米連邦準備制度理事会(FRB)のジェイ・パウエル議長が今週指摘したように、ビットコインはドルの競争相手ではなく、「金の競争相手」なのだ。価値を保存する手段として、ビットコインは金と同じ性質を多く持っている。金のように、ビットコインは耐久性があり、希少で採掘が難しい。しかし、金とは異なり、容易に検証可能で、無限に分割可能で、光の速さで世界中のどこにでも送ることができる。こうした驚くべき特徴が、過去10年間ビットコインの価格を上昇させてきた。
米国が先陣を切れば、得るものは多い。どんな新しい技術でもそうだが、いち早く導入した国が最も恩恵を受ける。ビットコインを準備資産として受け入れる最初のG20国として、他の国もほぼ追随せざるを得ないだろう。ブラックロックのビットコインETFのローンチがウォール街でのビットコインのデビューを飾ったように、米国のビットコイン戦略準備金の創設は、ビットコインがグローバルなステージに初登場することを意味する。
国家がビットコインを採用するというゲーム理論的な力学は、デジタル・ゴールド・ラッシュを引き起こし、現物ゴールドの追求を遅らせたり、あるいは逆転させたりするでしょう。米国の政策立案者はこれを利用して、米ドルから貴金属へと移行しようとするBRICSの試みに対抗する経済ツールとしてビットコインを利用することができます。このシナリオで最も恩恵を受けるのはどの国のバランスシートだろうか?米国だ。
より強固で多様なバランスシートは米国経済を強化し、ひいてはドルの信認を高めるだろう。しかし政策立案者は、戦略的なビットコイン準備と強固なドル安定コイン戦略を組み合わせることで、ドルの信認をさらに高めることができます。ドル・ステーブルコインはドル準備に1対1で裏付けられたデジタル資産であり、政策立案者は海外での利用を促進できる。

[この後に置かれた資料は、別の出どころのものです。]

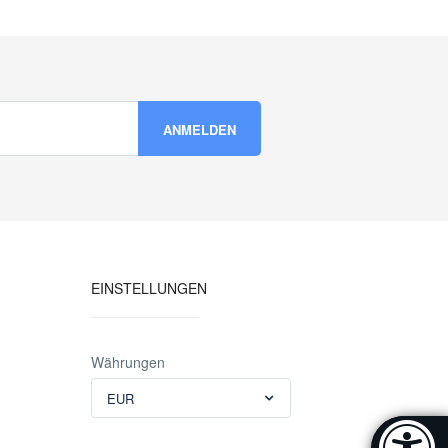
EINSTELLUNGEN
Währungen
EUR
Accessibi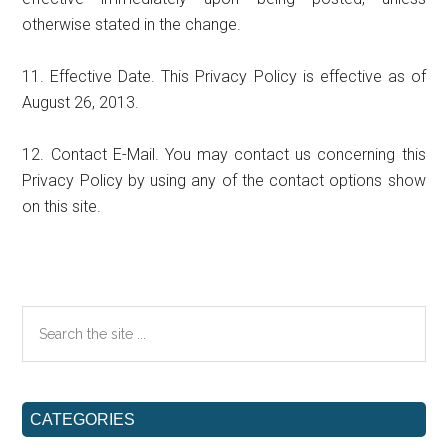
otherwise stated in the change.
11. Effective Date. This Privacy Policy is effective as of
August 26, 2013.
12. Contact E-Mail. You may contact us concerning this
Privacy Policy by using any of the contact options show
on this site.
Primary
Search
the
Sidebar
site
...
CATEGORIES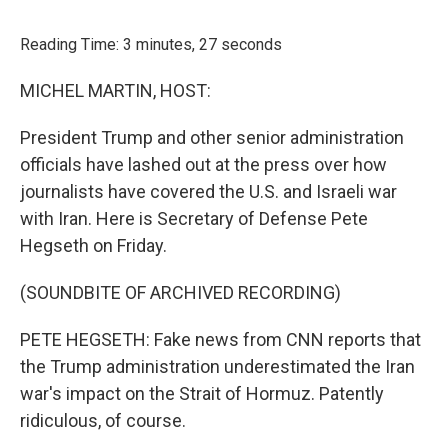
o
r
I
k
n
Reading Time: 3 minutes, 27 seconds
MICHEL MARTIN, HOST:
President Trump and other senior administration
officials have lashed out at the press over how
journalists have covered the U.S. and Israeli war
with Iran. Here is Secretary of Defense Pete
Hegseth on Friday.
(SOUNDBITE OF ARCHIVED RECORDING)
PETE HEGSETH: Fake news from CNN reports that
the Trump administration underestimated the Iran
war's impact on the Strait of Hormuz. Patently
ridiculous, of course.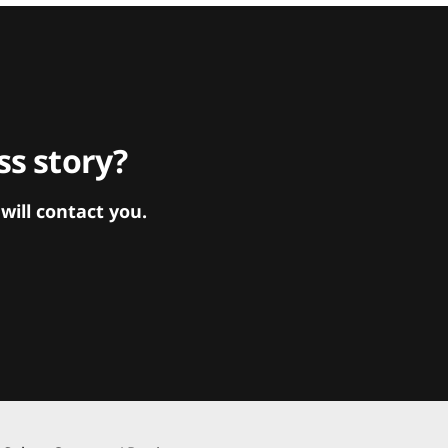
s story?
ill contact you.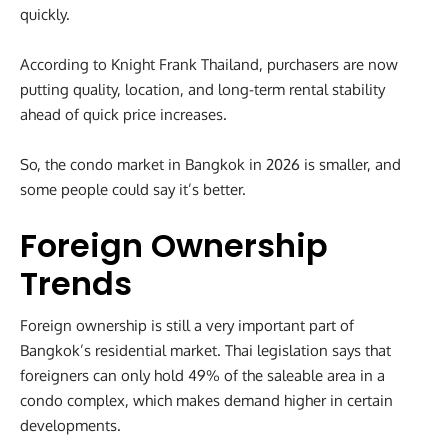
quickly.
According to Knight Frank Thailand, purchasers are now
putting quality, location, and long-term rental stability
ahead of quick price increases.
So, the condo market in Bangkok in 2026 is smaller, and
some people could say it’s better.
Foreign Ownership
Trends
Foreign ownership is still a very important part of
Bangkok’s residential market. Thai legislation says that
foreigners can only hold 49% of the saleable area in a
condo complex, which makes demand higher in certain
developments.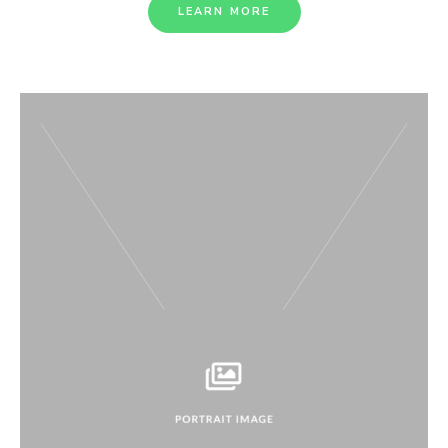
LEARN MORE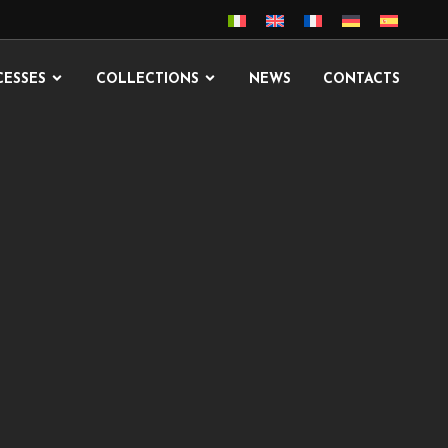
CESSES
COLLECTIONS
NEWS
CONTACTS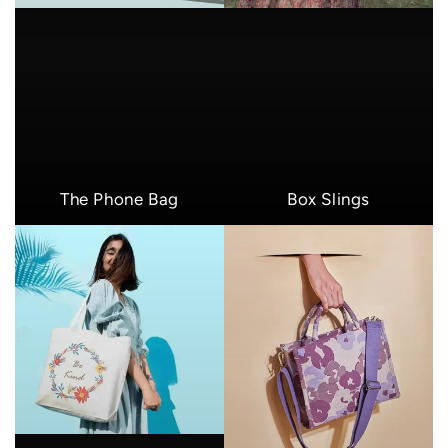
The Phone Bag
Box Slings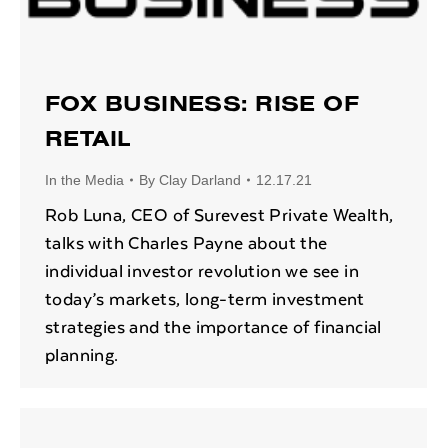
FOX BUSINESS: RISE OF
RETAIL
In the Media
By
Clay Darland
12.17.21
Rob Luna, CEO of Surevest Private Wealth,
talks with Charles Payne about the
individual investor revolution we see in
today’s markets, long-term investment
strategies and the importance of financial
planning.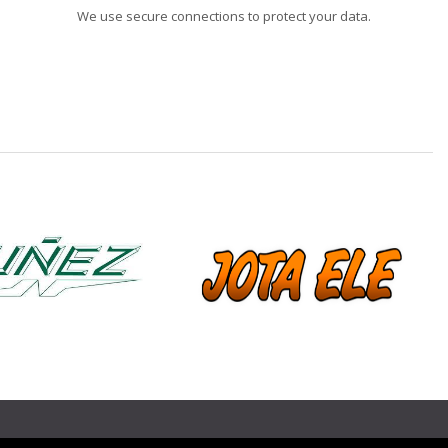
We use secure connections to protect your data.
❯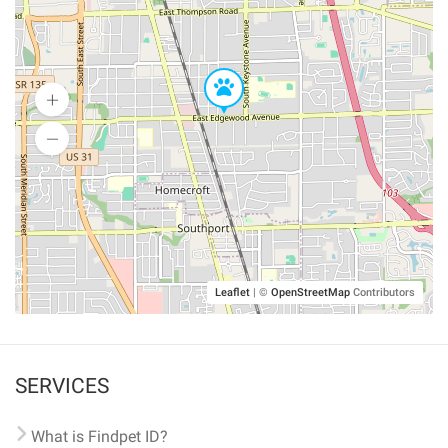
Leaflet
|
©
OpenStreetMap
Contributors
SERVICES
What is Findpet ID?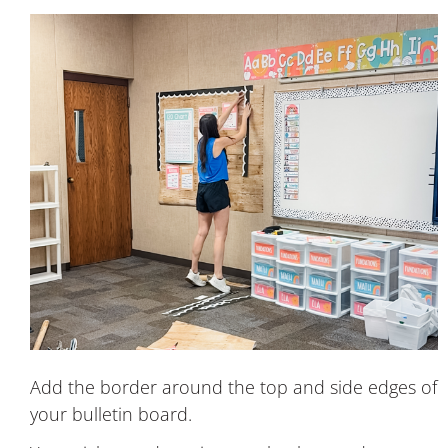
Add the border around the top and side edges of
your bulletin board.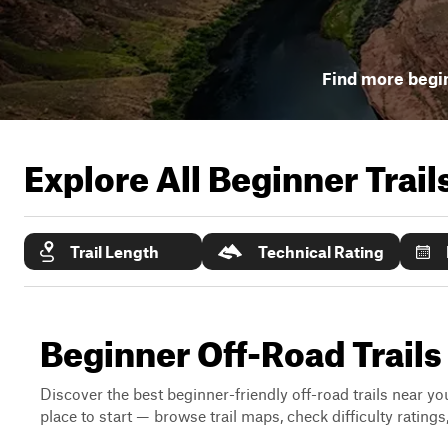
Find more begin
Explore All Beginner Trai
Trail Length
Technical Rating
Beginner Off-Road Trail
Discover the best beginner-friendly off-road trails near you
place to start — browse trail maps, check difficulty rating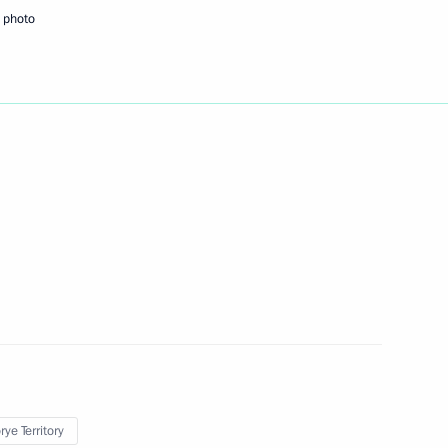
 photo
Next
 in Russia
7
12m
11
ow
ye Territory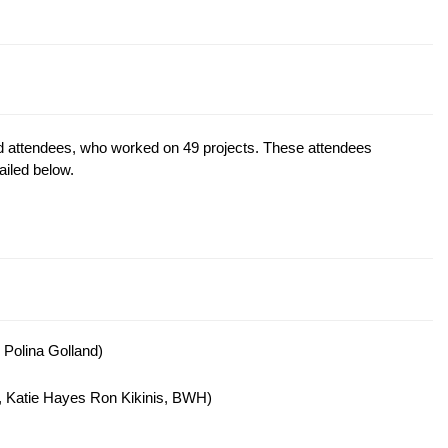
d attendees, who worked on 49 projects. These attendees
ailed below.
 Polina Golland)
, Katie Hayes Ron Kikinis, BWH)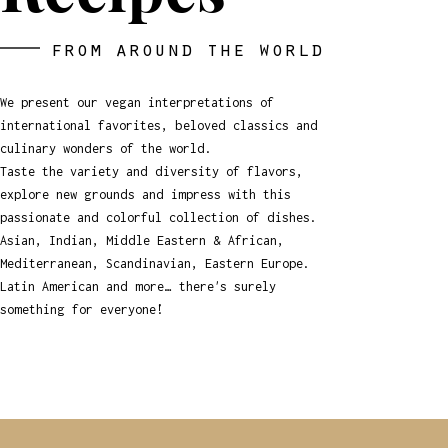
from around the world
We present our vegan interpretations of
international
favorites, beloved classics and
culinary wonders of the world.
Taste the variety and diversity of flavors,
explore new grounds and impress with this
passionate and colorful collection of dishes.
Asian, Indian, Middle Eastern & African,
Mediterranean, Scandinavian, Eastern Europe.
Latin American and more… there's surely
something for everyone!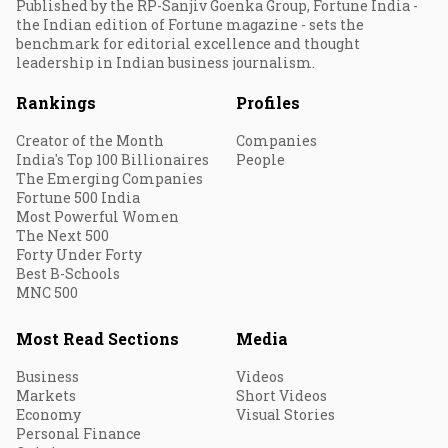
Published by the RP-Sanjiv Goenka Group, Fortune India -
the Indian edition of Fortune magazine - sets the
benchmark for editorial excellence and thought
leadership in Indian business journalism.
Rankings
Profiles
Creator of the Month
Companies
India's Top 100 Billionaires
People
The Emerging Companies
Fortune 500 India
Most Powerful Women
The Next 500
Forty Under Forty
Best B-Schools
MNC 500
Most Read Sections
Media
Business
Videos
Markets
Short Videos
Economy
Visual Stories
Personal Finance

このビットコイン・ステーブルコイン・バーベル戦略は、米国がビットコインを保有するという決定がドルに対する自信のなさを反映しているという考えを払拭するだろう。同時に、米ドルをベースとするステーブルコインを支える米国債への需要も高まるだろう。ステーブルコイン・プロバイダーは現在、約1200億ドルの米国債を保有しており、ドイツや韓国などの国を抑えて世界第18位の国債保有国となっている。国内でビットコインを貯めつつ、海外で安定したコインを提唱することは、BRICSとの経済的競争を退けるためにわが国が必要とする1対2のパンチなのだ。
通貨はテクノロジーです。未来は、自国の国益を増進するために新技術を利用する国々のものだ。次期トランプ政権は、デジタル資産を受け入れ、戦略的なビットコイン備蓄を構築することで、今すぐこれを行うことができます。